Problem to solve —
Only lines with the word "Company" are wanted; copy each of them from the listing below.

Given records —
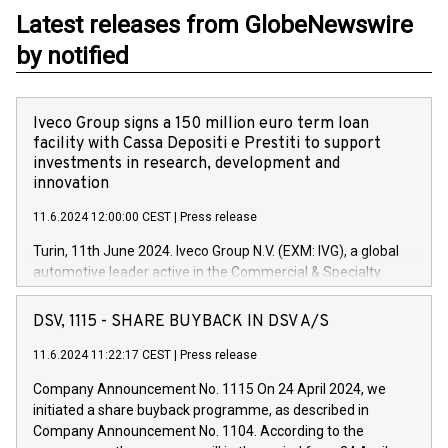
Latest releases from GlobeNewswire
by notified
Iveco Group signs a 150 million euro term loan
facility with Cassa Depositi e Prestiti to support
investments in research, development and
innovation
11.6.2024 12:00:00 CEST
|
Press release
Turin, 11th June 2024. Iveco Group N.V. (EXM: IVG), a global
automotive leader active in the Commercial & Specialty
Vehicles, Powertrain and related Financial Services arenas,
has successfully signed a term loan facility of 150 million
DSV, 1115 - SHARE BUYBACK IN DSV A/S
euros with Cassa Depositi e Prestiti (CDP), for the creation of
new projects in Italy dedicated to research, development and
11.6.2024 11:22:17 CEST
|
Press release
innovation. In detail, through the resources made available
Company Announcement No. 1115 On 24 April 2024, we
by CDP, Iveco Group will develop innovative technologies and
initiated a share buyback programme, as described in
architectures in the field of electric propulsion and further
Company Announcement No. 1104. According to the
develop solutions for autonomous driving, digitalisation and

Solution to this problem —
Company Announcement No. 1115 On 24 April 2024, we
Company Announcement No. 1104. According to the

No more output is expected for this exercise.